1COMMENT SAVOIR SI UN ENFANT DÉSIRE VRAIMENT ÊTRE ENTENDU PAR LE JUGE, OU S’IL RÉPOND À LA DEMANDE IMPLICITE D’UN PARENT ? UN AVOCAT D’ENFANT PEUT ÊTRE DÉSIGNÉ POUR Y VOIR PLUS CLAIR. SON RÔLE, DIFFÉRENT DE CELUI DE L’AVOCAT DES PARENTS, EST PLUS DISCRET MAIS TRÈS COMPLEXE.

2Pourquoi avoir choisi cette spécialité ?

3Laure Dilly-Pillet : au collège, je voulais être juge pour enfants, jusqu’au jour où j’ai lu un roman dont le héros s’occupait tellement des enfants des autres qu’il en délaissait les siens ! Alors j’ai choisi d’être avocate d’enfant.
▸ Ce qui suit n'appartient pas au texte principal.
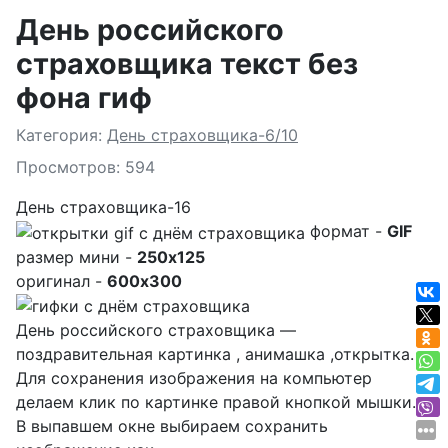
День российского
страховщика текст без
фона гиф
Подробности
Категория:
День страховщика-6/10
Просмотров: 594
День страховщика-16
формат -
GIF
размер мини -
250x125
оригинал -
600x300
День российского страховщика —
поздравительная картинка , анимашка ,открытка.
Для сохранения изображения на компьютер
делаем клик по картинке правой кнопкой мышки.
В выпавшем окне выбираем
сохранить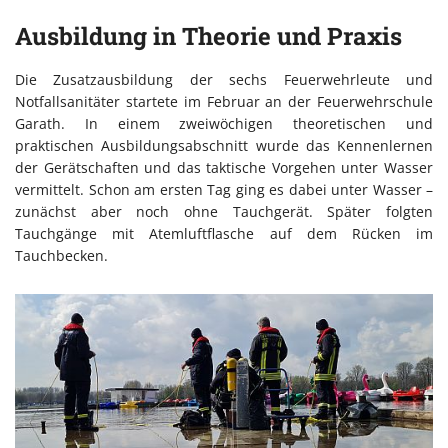
Ausbildung in Theorie und Praxis
Die Zusatzausbildung der sechs Feuerwehrleute und
Notfallsanitäter startete im Februar an der Feuerwehrschule
Garath. In einem zweiwöchigen theoretischen und
praktischen Ausbildungsabschnitt wurde das Kennenlernen
der Gerätschaften und das taktische Vorgehen unter Wasser
vermittelt. Schon am ersten Tag ging es dabei unter Wasser –
zunächst aber noch ohne Tauchgerät. Später folgten
Tauchgänge mit Atemluftflasche auf dem Rücken im
Tauchbecken.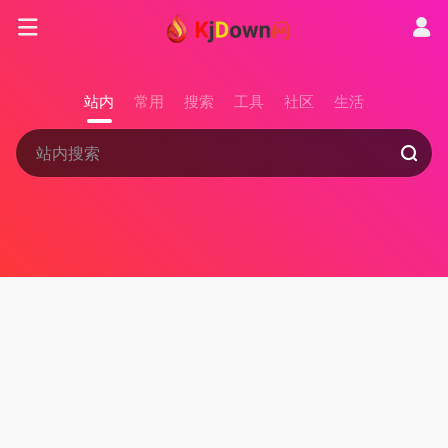
站内
常用
搜索
工具
社区
生活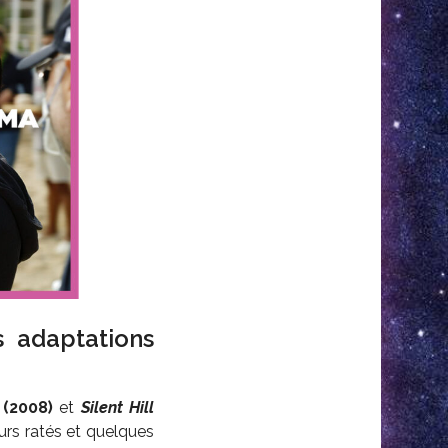
s adaptations
e
(2008)
et
Silent Hill
eurs ratés et quelques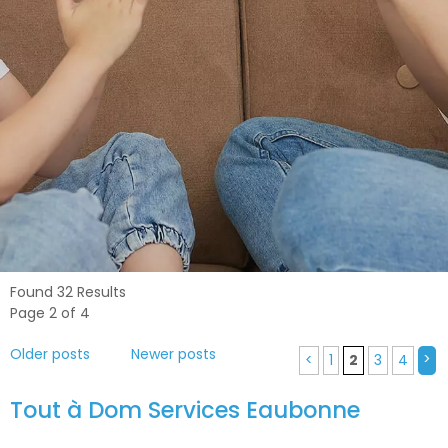
Found 32 Results
Page 2 of 4
Older posts
Newer posts
>
<
1
2
3
4
Tout à Dom Services Eaubonne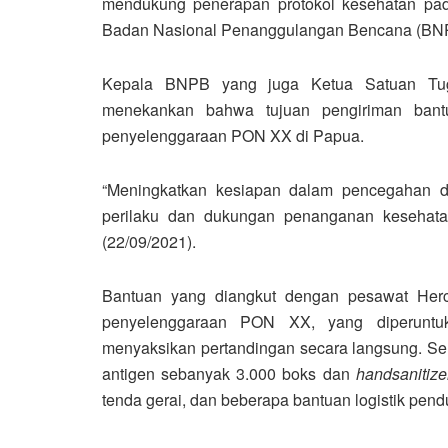
mendukung penerapan protokol kesehatan pada
Badan Nasional Penanggulangan Bencana (BNPB
Kepala BNPB yang juga Ketua Satuan Tug
menekankan bahwa tujuan pengiriman bant
penyelenggaraan PON XX di Papua.
“Meningkatkan kesiapan dalam pencegahan d
perilaku dan dukungan penanganan kesehata
(22/09/2021).
Bantuan yang diangkut dengan pesawat Hercu
penyelenggaraan PON XX, yang diperunt
menyaksikan pertandingan secara langsung. Sel
antigen sebanyak 3.000 boks dan
handsanitize
tenda gerai, dan beberapa bantuan logistik pend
Au fil du temps, je me suis beaucoup questionnée sur ma pratique : comment optimiser la relation avec les enfants que j’accompagne, éviter de me projeter dans leur histoire, d’interpréter leurs paroles, de penser à leur place ? Je suis faite de chair et de sang, je suis « fille de », « femme de », « mère de » : certaines choses résonnent avec mon histoire… Par exemple, quand des enfants résident chez leur père, j’ai le réflexe de me dire : « Que s’est-il passé avec la mère ? » Il faut lutter contre ces tics de pensée qui brouillent l’échange. Ce qui importe, c’est d’entrer en communication avec la personne en face de soi.

4« Tout mineur capable de discernement peut être entendu », dit la loi[1]. Comment définir cette capacité ?

5L. D.-P. : à Montpellier, tout enfant à partir de 8 ans peut être entendu ; mais c’est un seuil théorique, car l’expression « capable de discernement » est sujette à interprétation. Le discernement n’est pas la capacité de l’enfant à expliquer en quelle classe il est, s’il a des copains, etc., mais à exprimer son souhait d’être (ou non) entendu par le juge aux affaires familiales (JAF) [2]. Sait-il que ses parents ont rendez-vous avec celui-ci ? qui je suis, et pourquoi il est avec moi ? S’il ne sait rien ou dit qu’il ne sait rien, l’entretien s’arrête là et l’enfant ne rencontrera pas le JAF. Sa réponse peut signifier : « Je n’ai pas envie de te parler ; c’est mon père/ma mère qui m’envoie. » L’avocat d’enfant est un bon filtre pour s’assurer du désir de l’enfant d’être entendu. Pour commencer, je vérifie toujours si l’enfant fait la différence entre « avoir le droit » et « être obligé ». Pour cela, je prends un exemple concret : « Est-ce la même chose pour toi si je dis “j’ai le droit” et “je suis obligé” de manger un yaourt à la fraise ? » Ensuite, nous parlons de son envie de rencontrer le juge, même pour voir qu’il porte une perruque et une robe noire ! J’insiste sur le fait qu’il s’agit d’un juge des parents, et non des enfants, qu’il est là pour aider à trouver des solutions pour la vie de famille (vacances, week-ends, etc.). Que l’enfant peut donner son avis, mais que le juge ne prendra pas sa décision grâce à lui, ni à cause de lui. Il doit se sentir libre de ses propos.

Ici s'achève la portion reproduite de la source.